Data below:

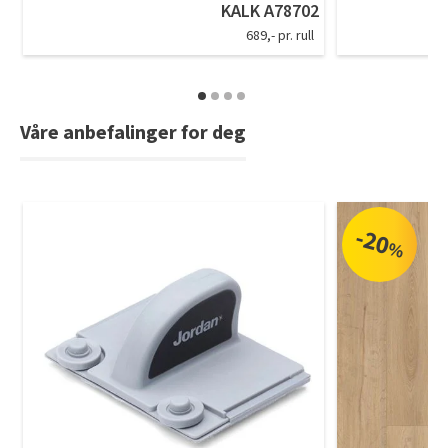
KALK A78702
C
689,- pr. rull
Våre anbefalinger for deg
-20
%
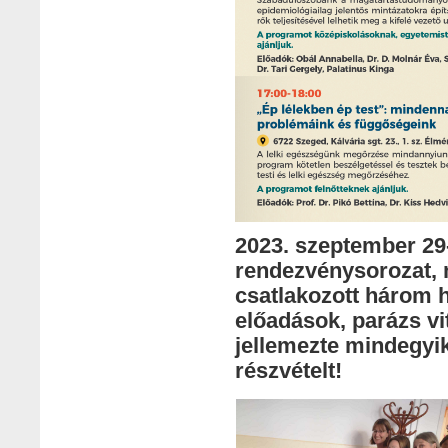
2023. szeptember 29-
rendezvénysorozat, 
csatlakozott három h
előadások, parázs vi
jellemezte mindegyi
részvételt!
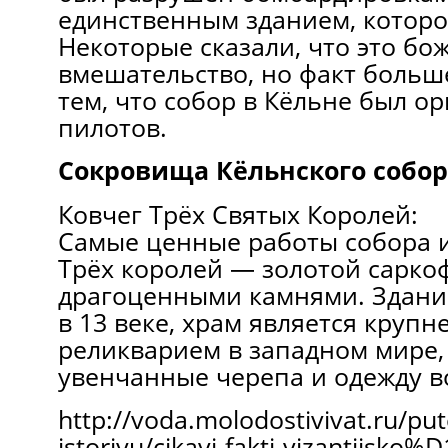
единственным зданием, которо
Некоторые сказали, что это бо
вмешательство, но факт больш
тем, что собор в Кёльне был о
пилотов.
Сокровища Кёльнского собор
Ковчег Трёх Святых Королей:
Самые ценные работы собора и
Трёх королей — золотой сарко
драгоценными камнями. Здани
в 13 веке, храм является круп
реликварием в западном мире,
увенчанные черепа и одежду в
http://voda.molodostivivat.ru/put
istoriyu/cikavi-fakti-vizantijsko%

End of Data.

▶ _Work to complete_
Your answer must be the lines from the one containing "előadások, parázs vi" through the last line of the records, printed exactly with no pictures; please include both ends.

▶ _Result_
előadások, parázs vi
jellemezte mindegyi
részvételt!
единственным зданием, которо
Некоторые сказали, что это бо
вмешательство, но факт больш
тем, что собор в Кёльне был о
пилотов.
Сокровища Кёльнского собор
Ковчег Трёх Святых Королей:
Самые ценные работы собора и
Трёх королей — золотой сарко
драгоценными камнями. Здани
в 13 веке, храм является круп
реликварием в западном мире,
увенчанные черепа и одежду в
http://voda.molodostivivat.ru/put
istoriyu/cikavi-fakti-vizantijsko%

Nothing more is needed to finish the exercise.